Sliding Mode Control for a Class of Uncertain MIMO Nonlinear Systems with Application to Near-Space Vehicles

1College of Automation Engineering, Nanjing University of Aeronautics and Astronautics, Nanjing 210016, China
2Criminal Investigation Department, Nanjing Forest Police College, Nanjing 210042, China

Received 27 January 2013; Accepted 8 March 2013

Academic Editor: Yu Kang

Copyright © 2013 Mou Chen et al. This is an open access article distributed under the Creative Commons Attribution License, which permits unrestricted use, distribution, and reproduction in any medium, provided the original work is properly cited.

Abstract

We propose a robust sliding mode control (SMC) scheme for a class of uncertain multi-input and multi-output (MIMO) nonlinear systems with the unknown external disturbance, the system uncertainty, and the backlash-like hysteresis. To tackle the continuous system uncertainty, the radial basis function (RBF) neural network is employed to approximate it. And then, combine the unknown external disturbance, and the unknown neural network approximation error with the affection caused by backlash-like hysteresis as a compounded disturbance which is estimated using the developed nonlinear disturbance observer. The robust sliding mode control based on the nonlinear disturbance observer and RBF neural network is presented to track the desired system output in the presence of the unknown system uncertainty, the external disturbance, and the backlash-like hysteresis. Finally, the designed robust sliding mode control strategy is applied to the near-space vehicle (NSV) attitude dynamics, and simulation results are given to illustrate the effectiveness of the proposed sliding mode control approach.

1. Introduction

Recently, the robust adaptive control has been extensively studied for uncertain MIMO nonlinear systems due to most control plants with multichannels, system uncertainties, and unknown external disturbances [110]. Sliding mode control is one of the most important approaches which is particularly suited to the deterministic control of systems with large uncertainties, nonlinearities, and bounded external disturbances [1116]. However, it is usually difficult to directly extend the SMC design to the uncertain MIMO nonlinear system, and a few research results are directly available. In [17], dynamic SMC and higher-order sliding mode were studied for MIMO systems. Generalized SMC was proposed for multi-input nonlinear systems in [18]. In [19], robust MIMO water level control was developed for interconnected twin-tanks using second-order SMC. In general, the robust SMC needs to be further developed for the uncertain MIMO nonlinear system.

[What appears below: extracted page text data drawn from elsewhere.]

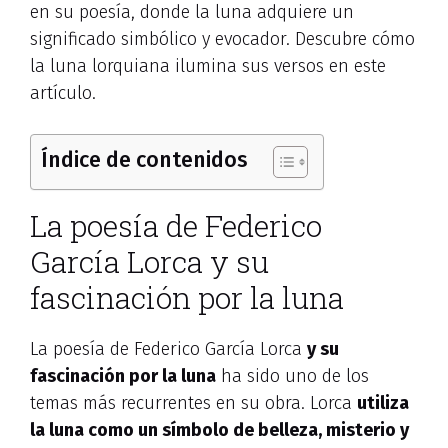
en su poesía, donde la luna adquiere un
significado simbólico y evocador. Descubre cómo
la luna lorquiana ilumina sus versos en este
artículo.
Índice de contenidos
La poesía de Federico
García Lorca y su
fascinación por la luna
La poesía de Federico García Lorca
y su
fascinación por la luna
ha sido uno de los
temas más recurrentes en su obra. Lorca
utiliza
la luna como un símbolo de belleza, misterio y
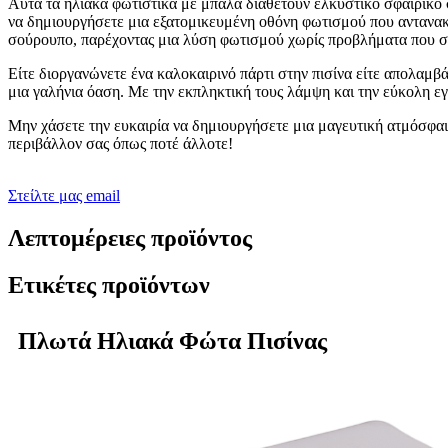
Αυτά τα ηλιακά φωτιστικά με μπάλα διαθέτουν ελκυστικό σφαιρικό σ
να δημιουργήσετε μια εξατομικευμένη οθόνη φωτισμού που αντανακλ
σούρουπο, παρέχοντας μια λύση φωτισμού χωρίς προβλήματα που σας
Είτε διοργανώνετε ένα καλοκαιρινό πάρτι στην πισίνα είτε απολαμ
μια γαλήνια όαση. Με την εκπληκτική τους λάμψη και την εύκολη εγκ
Μην χάσετε την ευκαιρία να δημιουργήσετε μια μαγευτική ατμόσφαι
περιβάλλον σας όπως ποτέ άλλοτε!
Στείλτε μας email
Λεπτομέρειες προϊόντος
Ετικέτες προϊόντων
Πλωτά Ηλιακά Φώτα Πισίνας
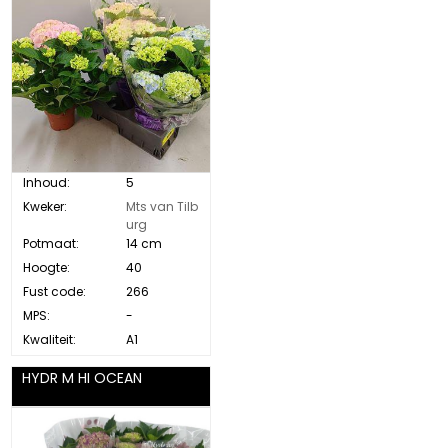
Inhoud:
5
Kweker:
Mts van Tilb
urg
Potmaat:
14 cm
Hoogte:
40
Fust code:
266
MPS:
-
Kwaliteit:
A1
HYDR M HI OCEAN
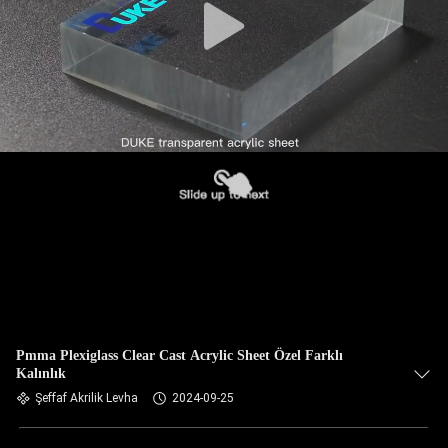
Pmma Plexiglass Clear Cast Acrylic Sheet Özel Farklı
Kalınlık
Şeffaf Akrilik Levha
2024-09-25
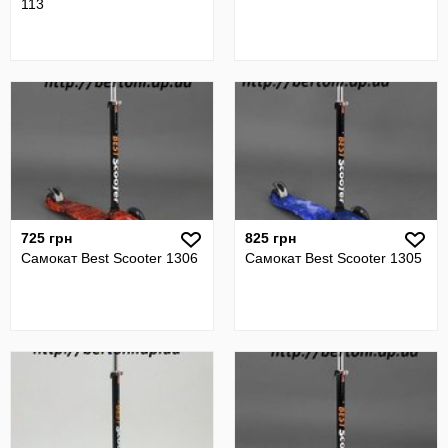
113
725 грн
825 грн
Самокат Best Scooter 1306
Самокат Best Scooter 1305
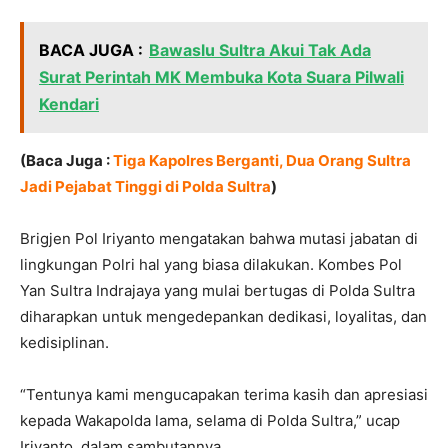
BACA JUGA :
Bawaslu Sultra Akui Tak Ada
Surat Perintah MK Membuka Kota Suara Pilwali
Kendari
(Baca Juga :
Tiga Kapolres Berganti, Dua Orang Sultra
Jadi Pejabat Tinggi di Polda Sultra
)
Brigjen Pol Iriyanto mengatakan bahwa mutasi jabatan di
lingkungan Polri hal yang biasa dilakukan. Kombes Pol
Yan Sultra Indrajaya yang mulai bertugas di Polda Sultra
diharapkan untuk mengedepankan dedikasi, loyalitas, dan
kedisiplinan.
“Tentunya kami mengucapakan terima kasih dan apresiasi
kepada Wakapolda lama, selama di Polda Sultra,” ucap
Iriyanto, dalam sambutannya.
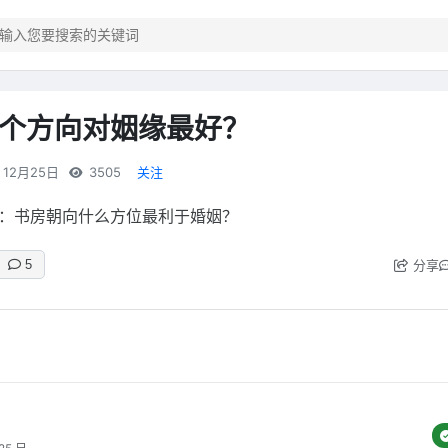
个方向对姻缘最好？
12月25日
3505
关注
：书房朝向什么方位最利于婚姻？
分享
5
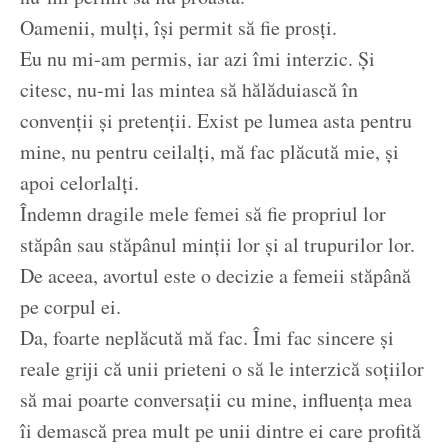
Oamenii, mulți, își permit să fie prosți.
Eu nu mi-am permis, iar azi îmi interzic. Și
citesc, nu-mi las mintea să hălăduiască în
convenții și pretenții. Exist pe lumea asta pentru
mine, nu pentru ceilalți, mă fac plăcută mie, și
apoi celorlalți.
Îndemn dragile mele femei să fie propriul lor
stăpân sau stăpânul minții lor și al trupurilor lor.
De aceea, avortul este o decizie a femeii stăpână
pe corpul ei.
Da, foarte neplăcută mă fac. Îmi fac sincere și
reale griji că unii prieteni o să le interzică soțiilor
să mai poarte conversații cu mine, influența mea
îi demască prea mult pe unii dintre ei care profită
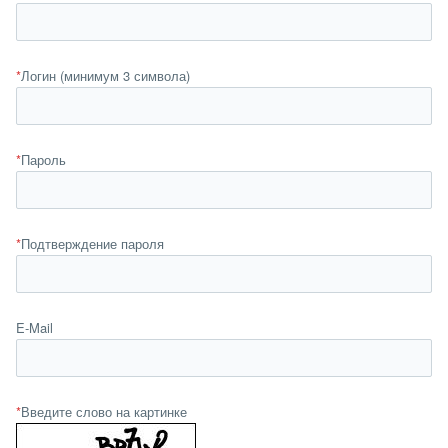
*
Логин (минимум 3 символа)
*
Пароль
*
Подтверждение пароля
E-Mail
*
Введите слово на картинке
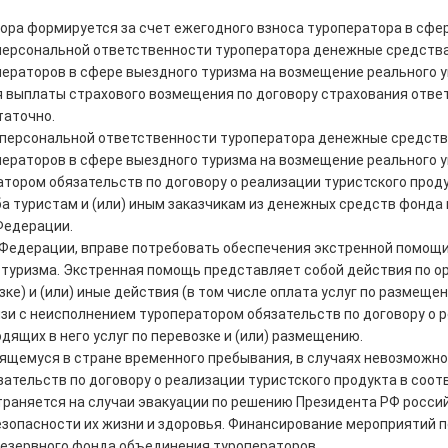
ра формируется за счет ежегодного взноса туроператора в сфер
персональной ответственности туроператора денежные средств
раторов в сфере выездного туризма на возмещение реального ущ
я выплаты страхового возмещения по договору страхования отве
таточно.
 персональной ответственности туроператора денежные средств
раторов в сфере выездного туризма на возмещение реального ущ
тором обязательств по договору о реализации туристского проду
а туристам и (или) иным заказчикам из денежных средств фонда
Федерации.
Федерации, вправе потребовать обеспечения экстренной помощи
туризма. Экстренная помощь представляет собой действия по ор
зке) и (или) иные действия (в том числе оплата услуг по разме
зи с неисполнением туроператором обязательств по договору о р
дящих в него услуг по перевозке и (или) размещению.
ящемуся в стране временного пребывания, в случаях невозможно
тельств по договору о реализации туристского продукта в соот
раняется на случаи эвакуации по решению Президента РФ россий
безопасности их жизни и здоровья. Финансирование мероприятий
резервного фонда объединения туроператоров.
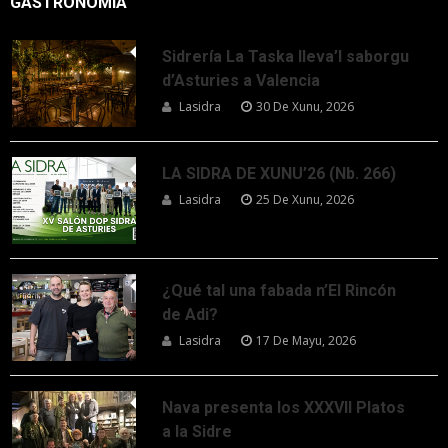
GASTRONOMÍA
Sidrería La Taska lleva’l saborgu
d’Asturies a Valencia
Lasidra
30 De Xunu, 2026
LA SIDRA DE XUNU’26 (Nb. 266)
Lasidra
25 De Xunu, 2026
¿Qué tal una fabada n’El Rincón
de Adi?
Lasidra
17 De Mayu, 2026
Nava presenta los XXXVII Platos
a la Sidre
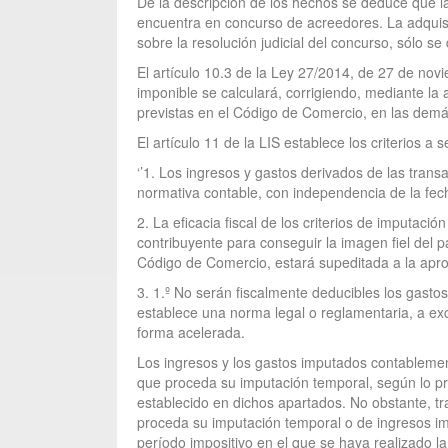
De la descripción de los hechos se deduce que l
encuentra en concurso de acreedores. La adquisic
sobre la resolución judicial del concurso, sólo se
El artículo 10.3 de la Ley 27/2014, de 27 de nov
imponible se calculará, corrigiendo, mediante la
previstas en el Código de Comercio, en las demás
El artículo 11 de la LIS establece los criterios a
‘’1. Los ingresos y gastos derivados de las tra
normativa contable, con independencia de la fech
2. La eficacia fiscal de los criterios de imputaci
contribuyente para conseguir la imagen fiel del pa
Código de Comercio, estará supeditada a la apro
3. 1.º No serán fiscalmente deducibles los gast
establece una norma legal o reglamentaria, a ex
forma acelerada.
Los ingresos y los gastos imputados contablemen
que proceda su imputación temporal, según lo pr
establecido en dichos apartados. No obstante, t
proceda su imputación temporal o de ingresos imp
período impositivo en el que se haya realizado la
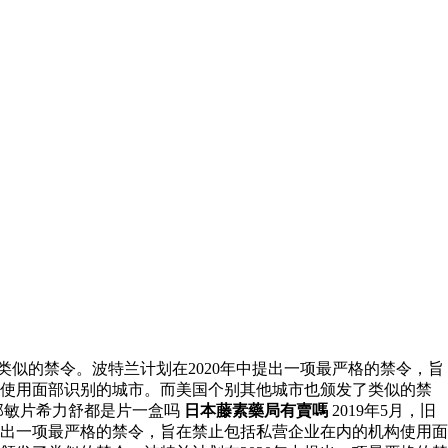
类似的禁令。波特兰计划在2020年中提出一项最严格的禁令，旨
政府使用面部识别的城市。而美国个别其他城市也颁发了类似的禁
那敏片希力舒都是片一盒吗
日本藤素藥局有賣嗎
2019年5月，旧
提出一项最严格的禁令，旨在禁止包括私营企业在内的机构使用面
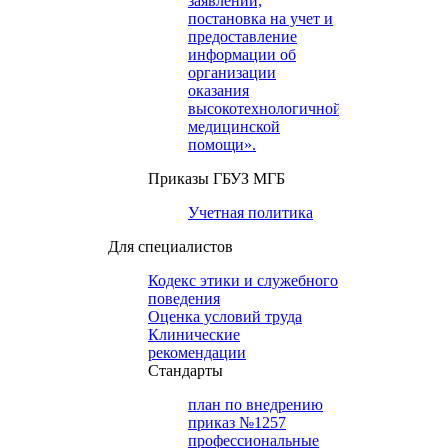
заявлений,
постановка на учет и
предоставление
информации об
организации
оказания
высокотехнологичной
медицинской
помощи».
Приказы ГБУЗ МГБ
Учетная политика
Для специалистов
Кодекс этики и служебного
поведения
Оценка условий труда
Клинические
рекомендации
Cтандарты
план по внедрению
приказ №1257
профессиональные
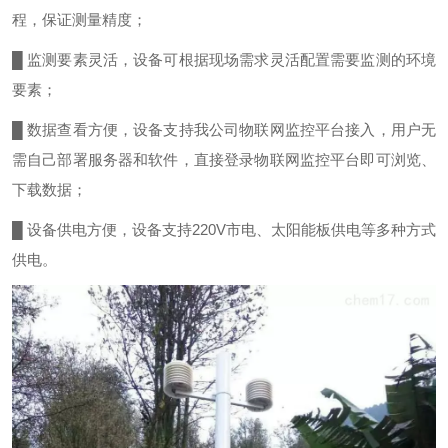
程，保证测量精度；
█ 监测要素灵活，设备可根据现场需求灵活配置需要监测的环境
要素；
█ 数据查看方便，设备支持我公司物联网监控平台接入，用户无
需自己部署服务器和软件，直接登录物联网监控平台即可浏览、
下载数据；
█ 设备供电方便，设备支持220V市电、太阳能板供电等多种方式
供电。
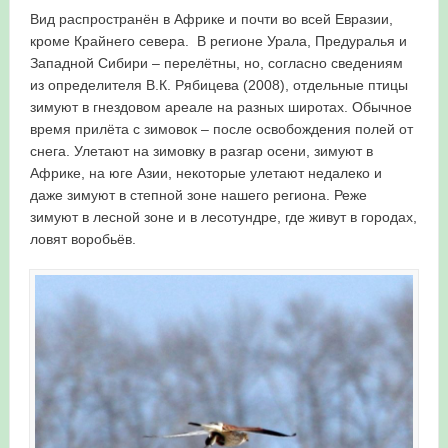
Вид распространён в Африке и почти во всей Евразии,
кроме Крайнего севера. В регионе Урала, Предуралья и
Западной Сибири – перелётны, но, согласно сведениям
из определителя В.К. Рябицева (2008), отдельные птицы
зимуют в гнездовом ареале на разных широтах. Обычное
время прилёта с зимовок – после освобождения полей от
снега. Улетают на зимовку в разгар осени, зимуют в
Африке, на юге Азии, некоторые улетают недалеко и
даже зимуют в степной зоне нашего региона. Реже
зимуют в лесной зоне и в лесотундре, где живут в городах,
ловят воробьёв.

Usually, the unknown system uncertainty and the unknown external disturbance will increase the SMC design difficulty of uncertain MIMO nonlinear systems. In many existing works, universal function approximators (such as fuzzy systems and neural networks) are employed to tackle the unknown system uncertainty in nonlinear systems. On the basis of the output of universal function approximators, lots of robust adaptive control schemes were designed for the uncertain MIMO nonlinear system [2024]. In [17], robust adaptive sliding mode control was proposed using fuzzy modelling for a class of uncertain MIMO nonlinear systems. Fuzzy adaptive sliding-mode control was presented for MIMO nonlinear systems in [25]. In [26], robust adaptive neural network control was studied for a class of uncertain MIMO nonlinear systems with input nonlinearities using the variable structure control technique. In this paper, the RBF neural network is introduced to handle the unknown system uncertainty. However, the unknown time-varying external disturbance of nonlinear systems cannot be efficiently handled via neural networks and the unknown approximation error of the neural network is hard to be tackled. To improve the antidisturbance ability of control systems, the disturbance-observer-based control strategy would provide a very promising approach where a disturbance observer is adopted to estimate unknown external disturbances.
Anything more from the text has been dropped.